Action item = What is the number of lines in the data that hold the string "baggage"? Reply with that number only.
*** Records shown ***
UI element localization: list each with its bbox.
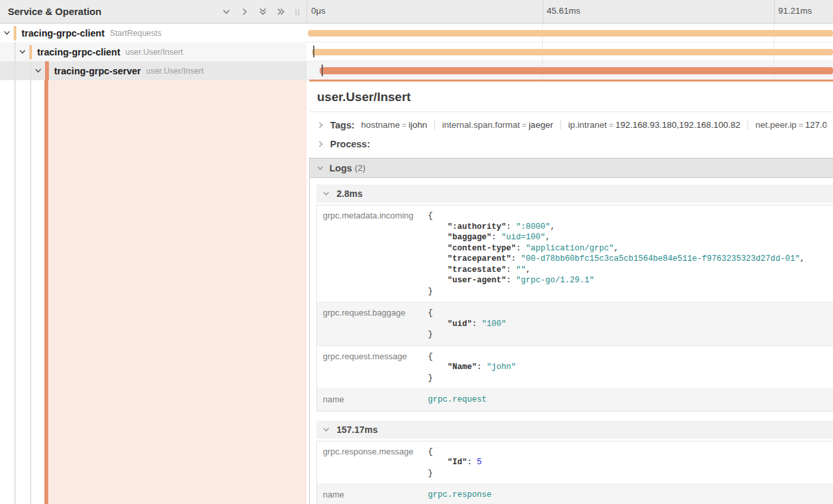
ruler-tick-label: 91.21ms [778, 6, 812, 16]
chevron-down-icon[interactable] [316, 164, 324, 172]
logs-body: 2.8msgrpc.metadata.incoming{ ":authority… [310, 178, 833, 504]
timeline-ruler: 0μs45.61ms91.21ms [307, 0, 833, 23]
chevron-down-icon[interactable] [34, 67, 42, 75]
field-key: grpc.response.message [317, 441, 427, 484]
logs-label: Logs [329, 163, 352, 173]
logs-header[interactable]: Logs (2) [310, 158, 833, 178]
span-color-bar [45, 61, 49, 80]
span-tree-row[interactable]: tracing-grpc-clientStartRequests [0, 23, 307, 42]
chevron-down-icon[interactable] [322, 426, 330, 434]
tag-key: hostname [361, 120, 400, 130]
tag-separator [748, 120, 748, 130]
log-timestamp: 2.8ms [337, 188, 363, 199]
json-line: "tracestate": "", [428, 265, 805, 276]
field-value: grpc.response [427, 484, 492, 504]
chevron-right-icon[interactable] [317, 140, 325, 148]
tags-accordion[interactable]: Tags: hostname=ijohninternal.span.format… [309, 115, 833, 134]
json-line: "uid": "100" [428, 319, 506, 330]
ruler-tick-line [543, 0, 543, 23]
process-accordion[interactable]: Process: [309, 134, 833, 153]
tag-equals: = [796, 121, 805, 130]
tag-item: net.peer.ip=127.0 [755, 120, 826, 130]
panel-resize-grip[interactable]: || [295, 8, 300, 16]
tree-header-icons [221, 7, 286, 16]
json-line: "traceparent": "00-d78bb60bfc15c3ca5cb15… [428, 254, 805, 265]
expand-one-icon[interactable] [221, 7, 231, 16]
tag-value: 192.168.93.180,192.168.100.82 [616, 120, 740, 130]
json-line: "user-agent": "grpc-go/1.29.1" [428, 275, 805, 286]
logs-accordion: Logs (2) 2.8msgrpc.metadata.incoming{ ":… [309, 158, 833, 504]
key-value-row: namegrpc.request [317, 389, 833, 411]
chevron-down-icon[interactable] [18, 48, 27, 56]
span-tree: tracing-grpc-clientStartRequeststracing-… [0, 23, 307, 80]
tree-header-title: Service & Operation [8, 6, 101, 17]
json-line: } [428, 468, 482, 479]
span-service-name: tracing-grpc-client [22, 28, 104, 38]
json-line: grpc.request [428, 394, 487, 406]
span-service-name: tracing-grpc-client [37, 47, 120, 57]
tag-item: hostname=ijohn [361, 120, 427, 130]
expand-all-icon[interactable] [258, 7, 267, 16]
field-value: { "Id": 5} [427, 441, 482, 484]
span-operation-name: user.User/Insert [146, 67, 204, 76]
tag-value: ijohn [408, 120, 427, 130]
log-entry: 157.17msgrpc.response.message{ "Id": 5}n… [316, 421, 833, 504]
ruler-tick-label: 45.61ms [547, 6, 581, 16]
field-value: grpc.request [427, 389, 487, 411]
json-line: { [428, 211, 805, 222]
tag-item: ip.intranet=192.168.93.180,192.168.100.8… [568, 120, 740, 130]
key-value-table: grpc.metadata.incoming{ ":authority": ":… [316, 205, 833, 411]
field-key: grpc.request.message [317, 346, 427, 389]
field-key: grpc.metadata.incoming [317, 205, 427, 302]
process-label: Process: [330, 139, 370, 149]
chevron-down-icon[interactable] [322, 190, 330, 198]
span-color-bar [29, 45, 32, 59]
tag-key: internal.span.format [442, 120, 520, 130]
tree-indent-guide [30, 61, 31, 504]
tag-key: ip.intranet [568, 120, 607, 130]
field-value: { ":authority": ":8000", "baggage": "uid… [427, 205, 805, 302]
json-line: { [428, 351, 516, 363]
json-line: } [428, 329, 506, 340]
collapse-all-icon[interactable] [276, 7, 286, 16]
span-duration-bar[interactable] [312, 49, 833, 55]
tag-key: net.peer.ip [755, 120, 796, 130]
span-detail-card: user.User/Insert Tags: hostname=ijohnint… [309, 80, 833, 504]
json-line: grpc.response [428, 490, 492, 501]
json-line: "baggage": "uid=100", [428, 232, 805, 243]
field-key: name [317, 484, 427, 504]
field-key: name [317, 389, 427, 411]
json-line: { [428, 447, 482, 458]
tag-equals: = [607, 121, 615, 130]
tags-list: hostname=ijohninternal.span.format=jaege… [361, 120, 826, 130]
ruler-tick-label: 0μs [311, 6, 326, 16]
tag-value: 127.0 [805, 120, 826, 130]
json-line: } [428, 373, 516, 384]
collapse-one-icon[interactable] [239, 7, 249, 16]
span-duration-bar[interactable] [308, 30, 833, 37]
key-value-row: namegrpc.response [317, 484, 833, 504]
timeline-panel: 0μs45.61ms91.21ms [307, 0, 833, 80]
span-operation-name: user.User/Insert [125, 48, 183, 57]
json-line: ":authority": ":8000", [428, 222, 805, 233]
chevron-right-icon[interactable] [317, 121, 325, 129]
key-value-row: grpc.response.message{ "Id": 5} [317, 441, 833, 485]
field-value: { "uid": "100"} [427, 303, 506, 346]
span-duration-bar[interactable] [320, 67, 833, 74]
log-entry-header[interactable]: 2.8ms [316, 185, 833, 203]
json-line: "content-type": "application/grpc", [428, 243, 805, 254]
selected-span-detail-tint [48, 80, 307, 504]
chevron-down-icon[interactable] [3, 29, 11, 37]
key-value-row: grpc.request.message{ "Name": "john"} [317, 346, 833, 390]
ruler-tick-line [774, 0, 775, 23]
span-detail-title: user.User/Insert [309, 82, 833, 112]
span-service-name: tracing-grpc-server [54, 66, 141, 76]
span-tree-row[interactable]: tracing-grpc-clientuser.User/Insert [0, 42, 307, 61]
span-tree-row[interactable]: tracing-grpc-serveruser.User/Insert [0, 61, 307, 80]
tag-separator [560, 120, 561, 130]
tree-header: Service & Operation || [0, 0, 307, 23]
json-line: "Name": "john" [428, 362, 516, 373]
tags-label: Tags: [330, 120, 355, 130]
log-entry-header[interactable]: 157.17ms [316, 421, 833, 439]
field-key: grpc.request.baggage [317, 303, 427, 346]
*** End of Records shown ***
Exercise result = 3